Starting from the line with "Demo-Version (127, 2242)", please copy exactly every line to the end of the listing, but not the pictures.

#### SOURCE MATERIAL ####

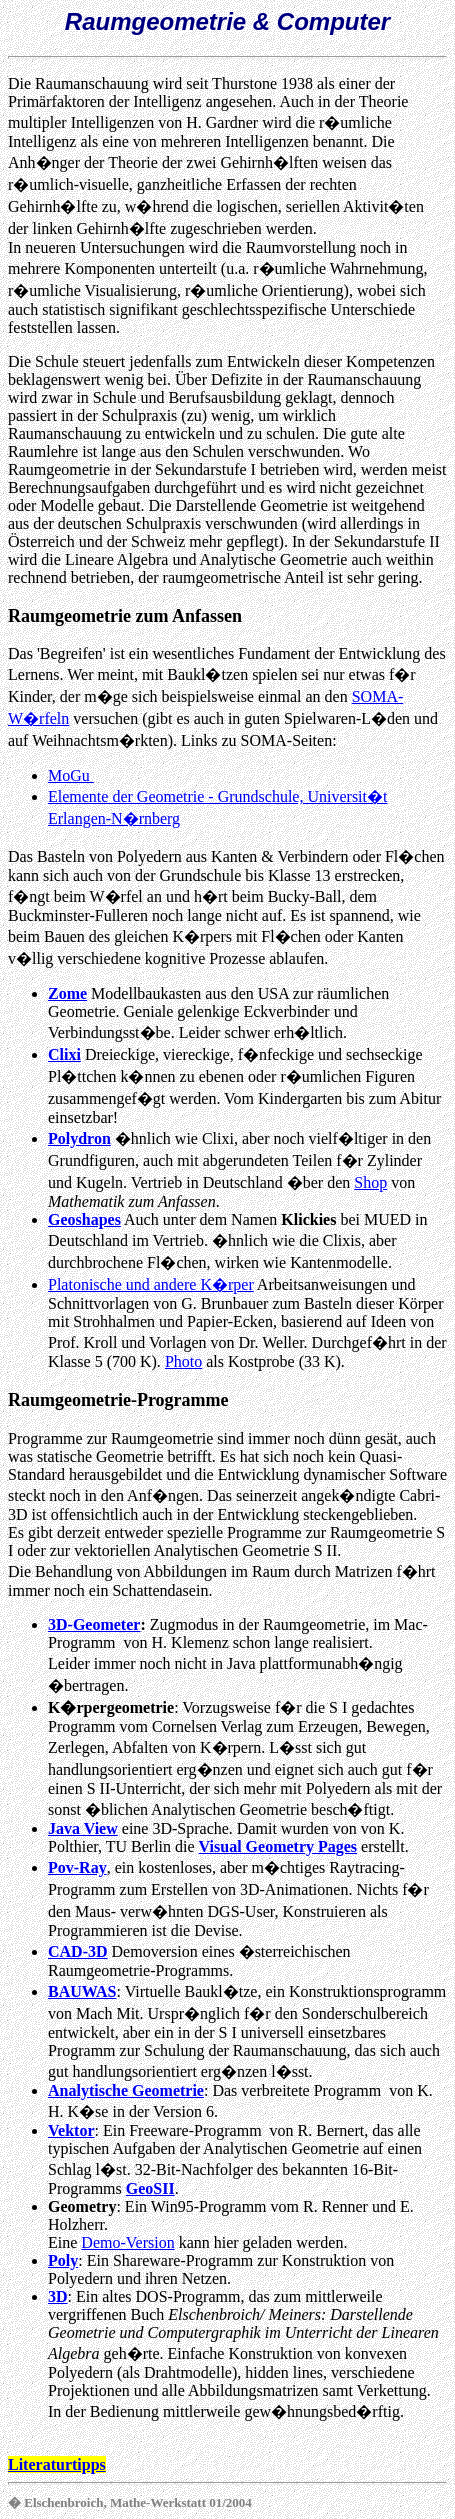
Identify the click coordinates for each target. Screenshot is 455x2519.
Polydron (79, 1138)
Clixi (64, 1054)
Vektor (71, 2130)
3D (58, 2296)
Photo (183, 1361)
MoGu (71, 775)
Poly (63, 2260)
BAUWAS (82, 1991)
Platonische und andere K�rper (151, 1284)
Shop (370, 1182)
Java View (83, 1828)
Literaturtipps (57, 2464)
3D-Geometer (94, 1624)
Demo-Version (127, 2242)
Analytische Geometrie (126, 2090)
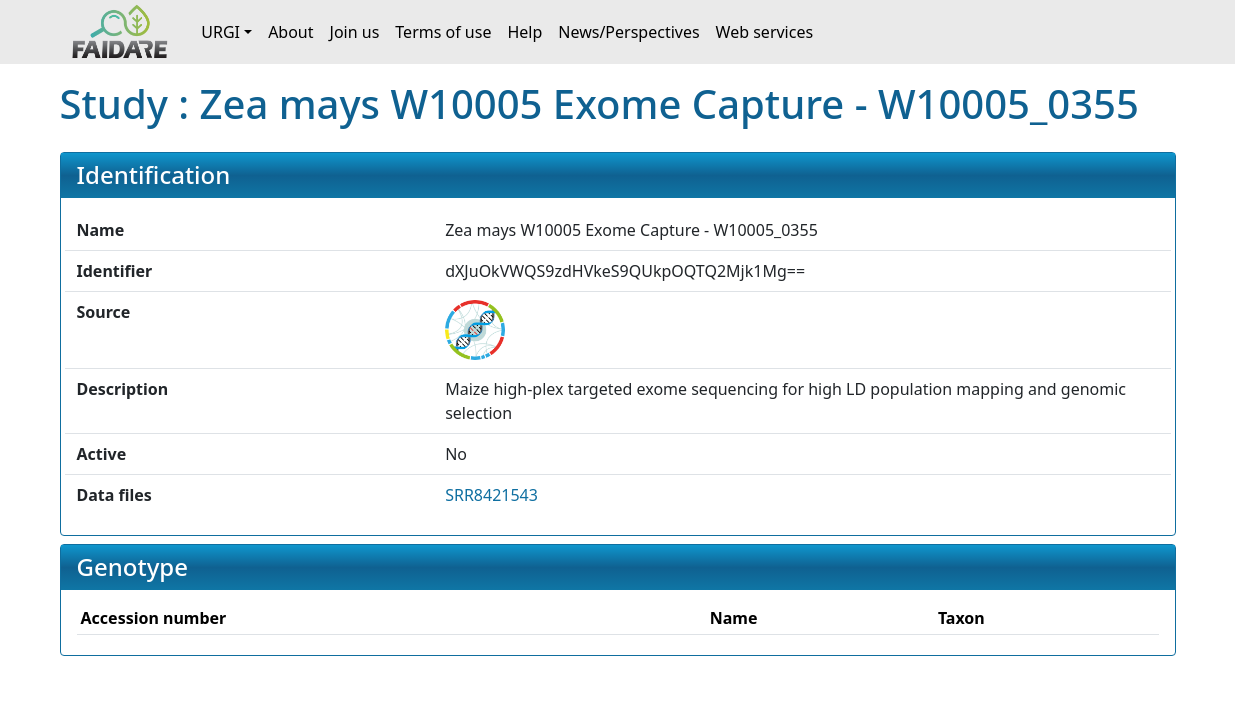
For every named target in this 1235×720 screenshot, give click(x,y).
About (290, 32)
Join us (355, 32)
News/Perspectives (628, 32)
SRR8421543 (491, 495)
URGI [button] (220, 32)
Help (524, 32)
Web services (765, 32)
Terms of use (443, 32)
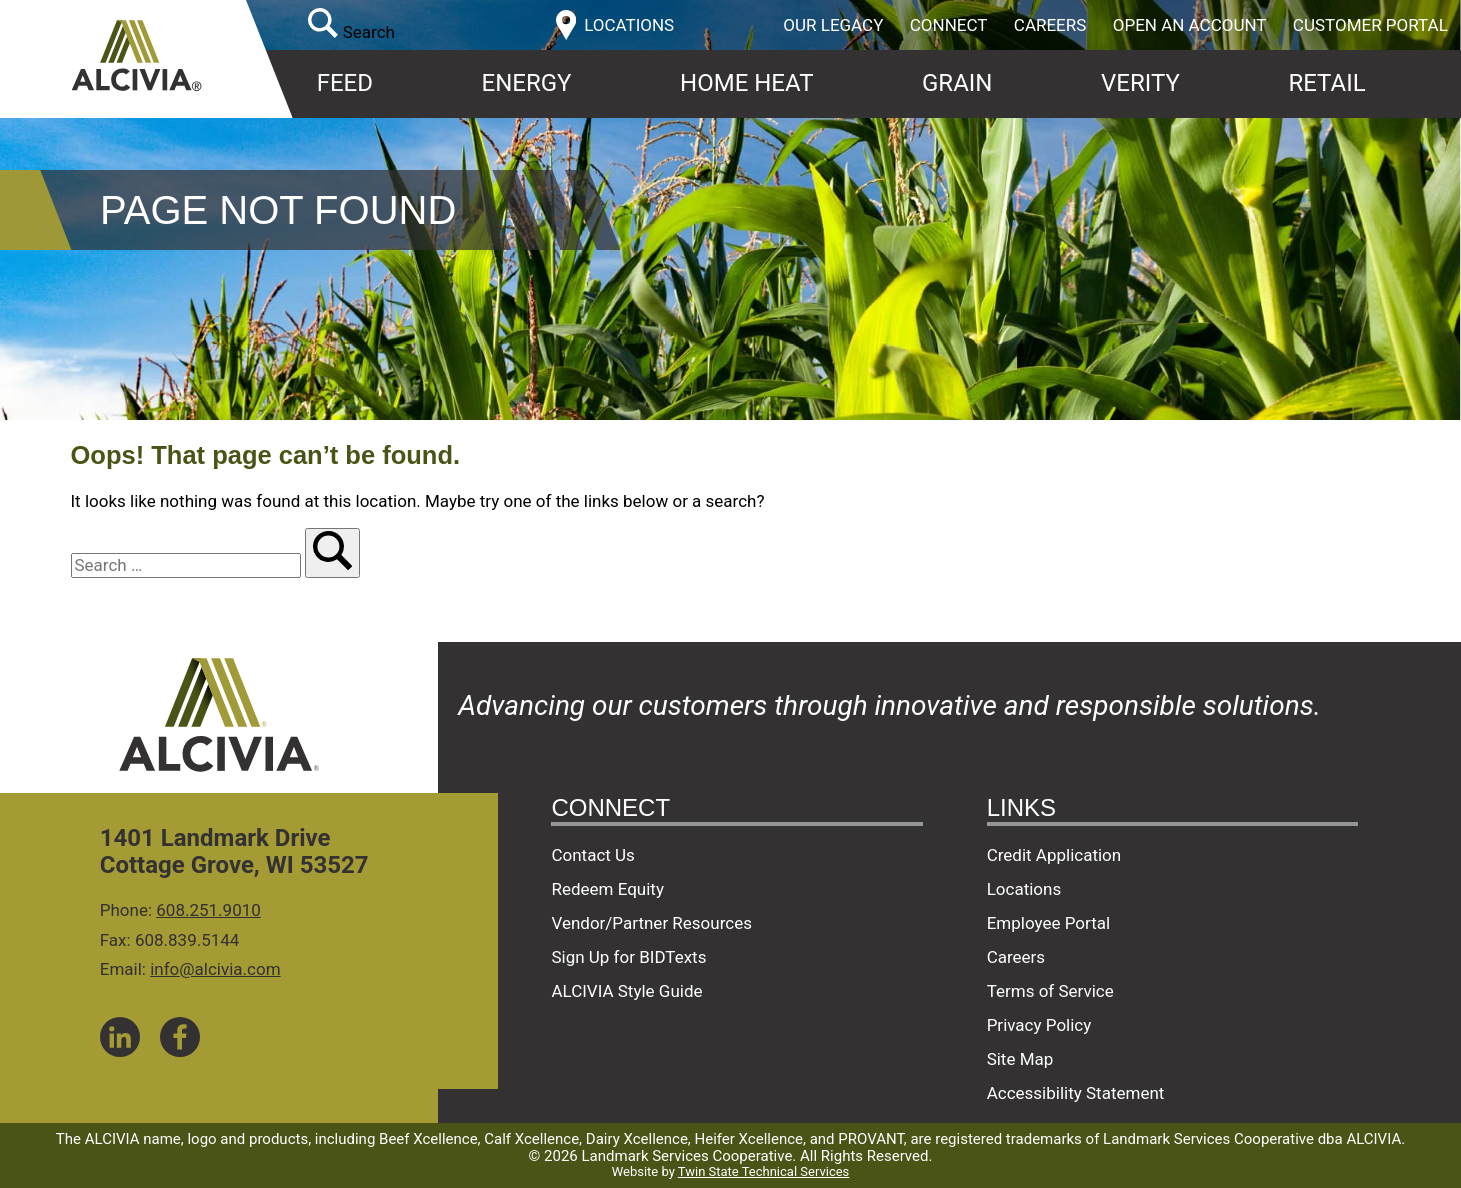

####

## FINISHED EXERCISE
Demo-Version (127, 2242)
Analytische Geometrie (126, 2090)
For every named target in this 1235×720 screenshot, give click(x,y).
About (290, 32)
Join us (355, 32)
News/Perspectives (628, 32)
SRR8421543 (491, 495)
URGI [button] (220, 32)
Help (524, 32)
Web services (765, 32)
Terms of use (443, 32)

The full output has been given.